AI can analyze vast datasets, make perfect sense of seemingly unrelated information, and help teams make more informed decisions.
It can help the project manager understand the best path to deliver the project efficiently and give KPI-based recommendations for complex problems.
This can help eliminate any decision-making biases.
Based on historical data, AI-assisted tools could be used while working on project proposals. It could also help advisories predict the chances of winning the bid or the percentage probabilities of winning the proposal.
Based on the outcome, they could decide whether it’s worth investing time and effort in each proposal.
By using predictive AI tools, we can also find success in accurately projecting the monthly or annual financial performance.
A project has many moving parts, so planning and resource management can become complex. While it requires the intuitive thinking of the human mind, certain routine activities can be mimicked by the power of AI.
Building Predictive Analytical Models
AI can help build predictive analytical models to provide more accurate estimates of efforts, resources needed, and budget requirements for project activities. While each project is different, the parameters that influence the progress and success of a project are somewhat similar.
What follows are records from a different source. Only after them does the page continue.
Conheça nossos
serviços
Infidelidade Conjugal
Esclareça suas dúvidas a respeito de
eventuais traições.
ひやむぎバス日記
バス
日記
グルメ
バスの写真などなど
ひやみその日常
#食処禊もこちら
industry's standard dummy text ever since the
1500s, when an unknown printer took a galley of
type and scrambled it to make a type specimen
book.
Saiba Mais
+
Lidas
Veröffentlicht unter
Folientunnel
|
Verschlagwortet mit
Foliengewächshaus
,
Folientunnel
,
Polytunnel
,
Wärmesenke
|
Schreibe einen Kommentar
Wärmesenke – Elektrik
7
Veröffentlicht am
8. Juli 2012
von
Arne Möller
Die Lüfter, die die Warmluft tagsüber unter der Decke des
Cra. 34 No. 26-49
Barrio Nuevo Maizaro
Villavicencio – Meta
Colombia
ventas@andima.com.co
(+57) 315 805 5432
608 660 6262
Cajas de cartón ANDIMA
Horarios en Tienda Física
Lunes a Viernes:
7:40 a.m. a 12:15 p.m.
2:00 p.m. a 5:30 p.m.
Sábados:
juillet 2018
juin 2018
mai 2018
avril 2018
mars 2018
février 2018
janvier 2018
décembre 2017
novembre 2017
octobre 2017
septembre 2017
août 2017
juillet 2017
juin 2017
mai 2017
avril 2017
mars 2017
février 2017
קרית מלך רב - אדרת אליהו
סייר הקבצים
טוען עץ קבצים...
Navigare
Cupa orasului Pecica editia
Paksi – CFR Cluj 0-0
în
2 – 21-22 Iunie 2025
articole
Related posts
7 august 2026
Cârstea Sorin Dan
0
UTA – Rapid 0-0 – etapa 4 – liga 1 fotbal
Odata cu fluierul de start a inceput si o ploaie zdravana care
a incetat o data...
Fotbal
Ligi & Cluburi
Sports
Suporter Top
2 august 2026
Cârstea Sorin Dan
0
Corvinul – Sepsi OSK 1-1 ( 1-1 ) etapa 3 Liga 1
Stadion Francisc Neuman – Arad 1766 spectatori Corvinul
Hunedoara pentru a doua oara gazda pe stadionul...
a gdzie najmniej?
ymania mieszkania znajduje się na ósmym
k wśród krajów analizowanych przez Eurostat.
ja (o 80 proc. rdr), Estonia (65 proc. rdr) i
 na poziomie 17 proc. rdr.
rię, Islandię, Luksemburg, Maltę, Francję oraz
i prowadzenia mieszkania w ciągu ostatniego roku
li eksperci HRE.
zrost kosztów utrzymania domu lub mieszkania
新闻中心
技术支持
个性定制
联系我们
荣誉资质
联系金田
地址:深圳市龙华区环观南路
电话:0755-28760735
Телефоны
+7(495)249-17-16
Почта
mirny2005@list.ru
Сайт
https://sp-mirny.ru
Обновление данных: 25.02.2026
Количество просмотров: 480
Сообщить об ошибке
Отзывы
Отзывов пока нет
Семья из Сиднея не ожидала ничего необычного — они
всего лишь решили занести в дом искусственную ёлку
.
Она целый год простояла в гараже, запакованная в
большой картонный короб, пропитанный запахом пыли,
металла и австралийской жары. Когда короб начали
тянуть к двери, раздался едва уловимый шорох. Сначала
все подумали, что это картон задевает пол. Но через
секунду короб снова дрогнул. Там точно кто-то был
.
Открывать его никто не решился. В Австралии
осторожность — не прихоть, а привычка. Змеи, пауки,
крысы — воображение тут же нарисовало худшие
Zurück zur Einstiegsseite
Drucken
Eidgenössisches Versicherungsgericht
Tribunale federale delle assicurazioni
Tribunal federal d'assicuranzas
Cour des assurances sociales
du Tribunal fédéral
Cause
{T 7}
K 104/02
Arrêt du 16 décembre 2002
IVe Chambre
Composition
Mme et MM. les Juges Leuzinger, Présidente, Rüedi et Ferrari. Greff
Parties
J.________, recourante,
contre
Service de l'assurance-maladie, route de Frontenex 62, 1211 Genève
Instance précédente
AI-based tools can identify these patterns to reduce the deviation in the planned and actual scheduled dates.
Determine how many tasks an individual could complete in future projects by analyzing weekly productivity data in an existing team and using historical data to estimate similar tasks. We could build tools that automatically reassign duties if we imagine the possibilities.
The better the team’s knowledge of different technologies and other system components, the quicker we can implement these improvements.
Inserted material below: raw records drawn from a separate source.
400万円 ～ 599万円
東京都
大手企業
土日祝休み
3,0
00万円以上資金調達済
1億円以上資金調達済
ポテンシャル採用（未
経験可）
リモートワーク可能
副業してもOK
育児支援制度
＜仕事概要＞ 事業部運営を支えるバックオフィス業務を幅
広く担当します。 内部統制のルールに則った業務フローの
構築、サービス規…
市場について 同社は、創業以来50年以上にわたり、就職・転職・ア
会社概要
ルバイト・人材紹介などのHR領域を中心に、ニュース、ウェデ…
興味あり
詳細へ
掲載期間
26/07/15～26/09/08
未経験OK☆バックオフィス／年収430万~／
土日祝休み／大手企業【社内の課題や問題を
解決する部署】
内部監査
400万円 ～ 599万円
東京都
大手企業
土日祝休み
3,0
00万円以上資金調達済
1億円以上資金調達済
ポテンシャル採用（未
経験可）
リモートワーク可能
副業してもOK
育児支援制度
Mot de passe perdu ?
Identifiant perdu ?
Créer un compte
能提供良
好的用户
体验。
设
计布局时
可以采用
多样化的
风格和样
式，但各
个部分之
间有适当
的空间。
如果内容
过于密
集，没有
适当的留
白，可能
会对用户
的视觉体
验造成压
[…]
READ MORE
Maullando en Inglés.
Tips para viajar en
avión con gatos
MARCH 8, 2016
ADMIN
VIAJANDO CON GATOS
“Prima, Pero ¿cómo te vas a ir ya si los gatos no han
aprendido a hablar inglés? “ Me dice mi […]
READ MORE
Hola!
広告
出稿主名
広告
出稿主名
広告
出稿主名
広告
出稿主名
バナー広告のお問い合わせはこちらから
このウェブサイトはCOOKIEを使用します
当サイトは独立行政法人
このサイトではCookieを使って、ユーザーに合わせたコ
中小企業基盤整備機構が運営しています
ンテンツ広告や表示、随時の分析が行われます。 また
Auto-scheduling & Tracking Project Plans
Make project plans more robust by enabling auto-scheduling by programmed logic and pre-designed rules. In addition, progress and task status can be tracked automatically and alert the project manager in case of a possible deviation.
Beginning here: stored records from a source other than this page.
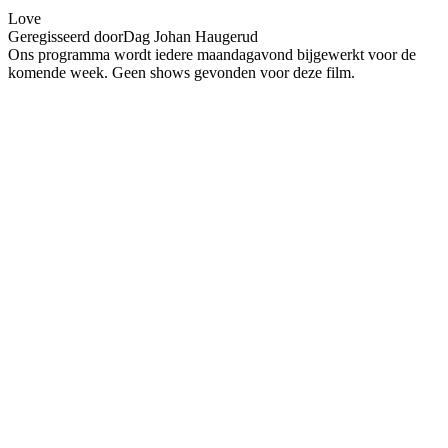
Love
Geregisseerd door
Dag Johan Haugerud
Ons programma wordt iedere maandagavond bijgewerkt voor de
komende week. Geen shows gevonden voor deze film.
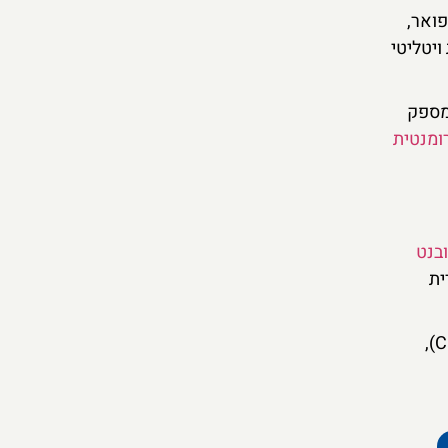
פואר,
ויטליטי
 מספק
ומנטית
בנט
ית
האורחים עוברים בין בריכות בטמפרטורות שונות – מהמים הקפואים (Frigidarium) ועד למים החמים (Caldarium),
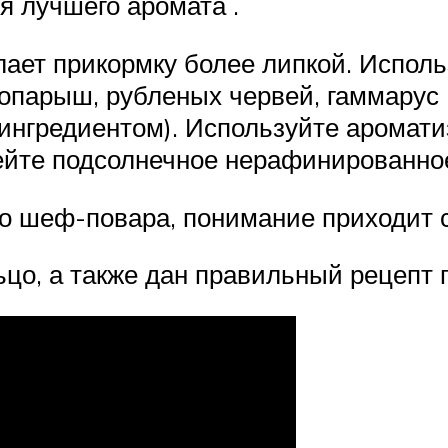
я лучшего аромата .
лает прикормку более липкой. Исполь
 опарыш, рубленых червей, гаммарус
ингредиентом). Используйте аромати
ейте подсолнечное нерафинированно
до шеф-повара, понимание приходит 
ьцо, а также дан правильный рецепт 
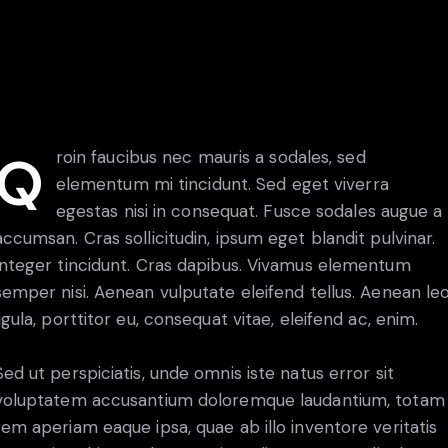
 faucibus nec mauris a sodales, sed
elementum mi tincidunt. Sed eget viverra
egestas nisi in consequat. Fusce sodales augue a
accumsan. Cras sollicitudin, ipsum eget blandit pulvinar.
Integer tincidunt. Cras dapibus. Vivamus elementum
semper nisi. Aenean vulputate eleifend tellus. Aenean le
ligula, porttitor eu, consequat vitae, eleifend ac, enim.
Sed ut perspiciatis, unde omnis iste natus error sit
voluptatem accusantium doloremque laudantium, totam
rem aperiam eaque ipsa, quae ab illo inventore veritatis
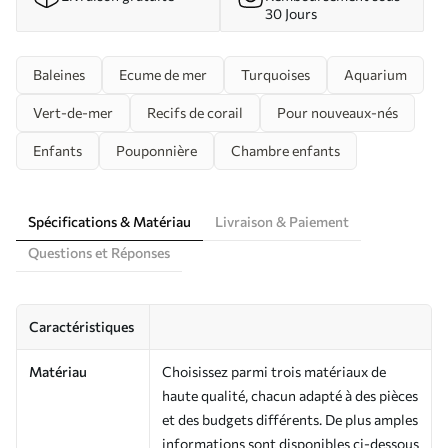
30 Jours
Baleines
Ecume de mer
Turquoises
Aquarium
Vert-de-mer
Recifs de corail
Pour nouveaux-nés
Enfants
Pouponnière
Chambre enfants
Spécifications & Matériau
Livraison & Paiement
Questions et Réponses
Caractéristiques
Matériau
Choisissez parmi trois matériaux de
haute qualité, chacun adapté à des pièces
et des budgets différents. De plus amples
informations sont disponibles ci-dessous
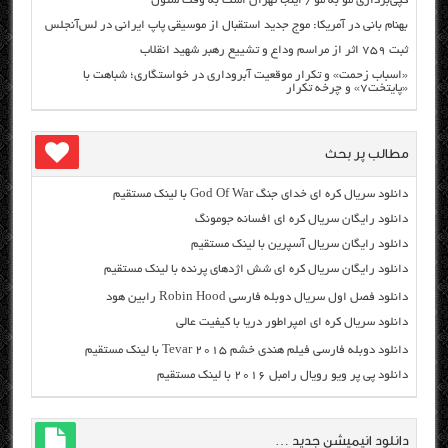
کپی‌برداری مو به مو / اینجا تهران است به وقت سئول
بهنام بانی در آمریکا: موج جدید استقبال از موسیقی پاپ ایرانی در لس‌آنجلس
ثبت ۷۵۹ اثر از مراسم وداع و تشییع رهبر شهید انقلاب
«اسباب زحمت» و تکرار موقعیت آبروداری در خواستگاری؛ شباهت با
«پایتخت۷» و چرخه تکرار
مطالب پر بحث
دانلود سریال کره ای خدای جنگ God Of War با لینک مستقیم
دانلود رایگان سریال کره ای افسانه جومونگ
دانلود رایگان سریال آسپرین با لینک مستقیم
دانلود رایگان سریال کره ای شش اژدهای پرنده با لینک مستقیم
دانلود فصل اول سریال دوبله فارسی Robin Hood رابین هود
دانلود سریال کره ای امپراطور دریا با کیفیت عالی
دانلود دوبله فارسی فیلم هندی خشم Tevar ۲۰۱۵ با لینک مستقیم
دانلود پی پر ویو رویال رامبل ۲۰۱۶ با لینک مستقیم
دانلود انیمیشن جدید …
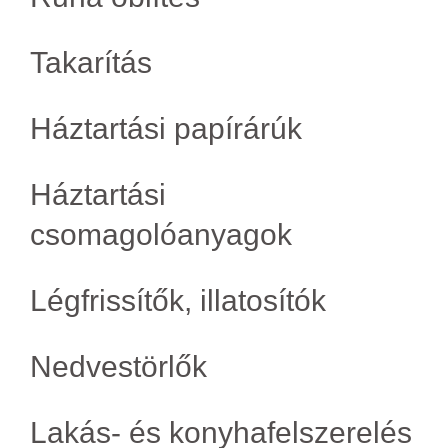
Takarítás
Háztartási papírárúk
Háztartási
csomagolóanyagok
Légfrissítők, illatosítók
Nedvestörlők
Lakás- és konyhafelszerelés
Employee Training & Management
For resource allocation, we could review the working hours and time-off schedules of all the individuals available to work on a project. By comparing the required skills and the application on the career portal, we can recommend employee training or suggest hiring new team members. This could be a considerable step in augmenting the hiring processes in organizations.
AI-based solutions can forecast and predict the possible outcomes of different situations and increase the accuracy of estimates and plans, reducing errors and improving efficiency.
AI can help automate several routines and repetitive tasks without human intervention, leaving people to focus more on innovation and value add tasks, boosting the productivity of teams.
When PMs can study the throughput from team members and reassign work based on their capabilities, they can save significant time on the project. In addition, AI can analyze the project’s data and identify workflow gaps that could diminish the project's success.
AI can help reduce risk by predicting the expected impact based on similarities from previous projects.
By analyzing past data, AI can compare it to the current projects and forewarn the manager about potential delays. AI could also detect underperforming key metrics early in the project cycle and even give expert recommendations on the actions to bring the project back on track.
With early detection of any errors or risks, AI can mitigate those issues before they threaten the project. AI could also increase the quality of the end product and minimize the deviations in cost and schedule.
A chatbot is an AI software that can simulate human conversation with a user via mobile apps, websites, messaging apps, or by telephone.
Rule-based chatbots usually follow pre-established rules to respond to user questions. For example, when the user asks a question about the weather outside, the chatbot finds information from available sources and then responds to the user.
ML-based chatbots can process a user’s question and understand its meaning. They learn from every previous conversation with users so they can handle more complex questions in the future.
In project management, chatbots can perform repetitive administrative tasks like scheduling meetings, collecting data, reporting, sending out minutes of meetings to all stakeholders, and more.
This saves the project manager significant time to focus on more critical and complex business strategies and tasks.
Using conversational AI and chatbots integrated with third-party software can also save managers time by using voice recognition software to issue unique commands.